## How to complete this task
Every line of the entries that holds the word "your" is to be copied.

## Input material
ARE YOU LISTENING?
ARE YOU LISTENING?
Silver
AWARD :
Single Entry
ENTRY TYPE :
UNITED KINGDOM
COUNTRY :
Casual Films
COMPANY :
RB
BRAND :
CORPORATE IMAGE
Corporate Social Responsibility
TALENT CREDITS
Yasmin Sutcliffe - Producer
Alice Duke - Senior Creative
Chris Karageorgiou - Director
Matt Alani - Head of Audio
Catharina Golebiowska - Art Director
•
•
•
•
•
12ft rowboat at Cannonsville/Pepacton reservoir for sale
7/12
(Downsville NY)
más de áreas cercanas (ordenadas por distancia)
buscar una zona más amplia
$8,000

...

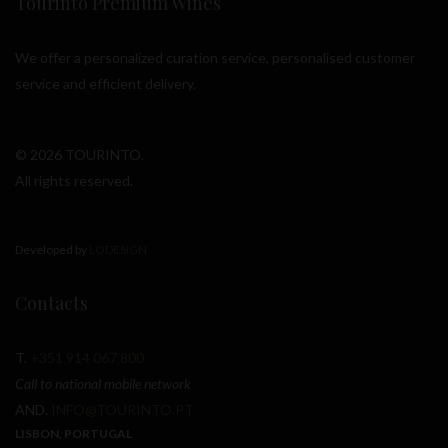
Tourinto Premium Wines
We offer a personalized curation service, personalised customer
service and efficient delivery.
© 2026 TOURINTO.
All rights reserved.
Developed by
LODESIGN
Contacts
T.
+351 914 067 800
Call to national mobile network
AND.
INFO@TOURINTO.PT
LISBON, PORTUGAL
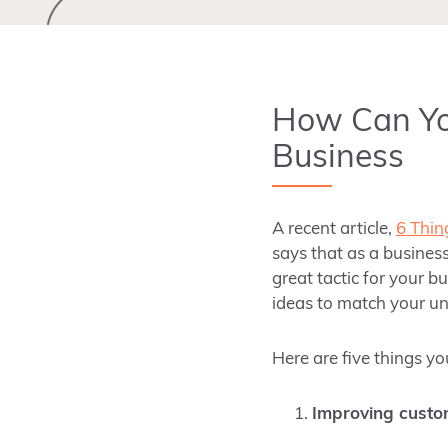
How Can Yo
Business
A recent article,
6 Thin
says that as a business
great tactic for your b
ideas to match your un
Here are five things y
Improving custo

* * *

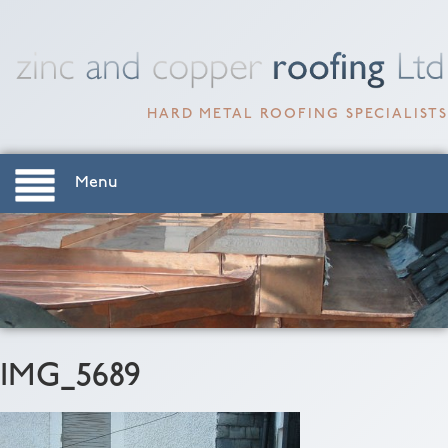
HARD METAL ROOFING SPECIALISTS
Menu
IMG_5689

## Task response
great tactic for your b
ideas to match your un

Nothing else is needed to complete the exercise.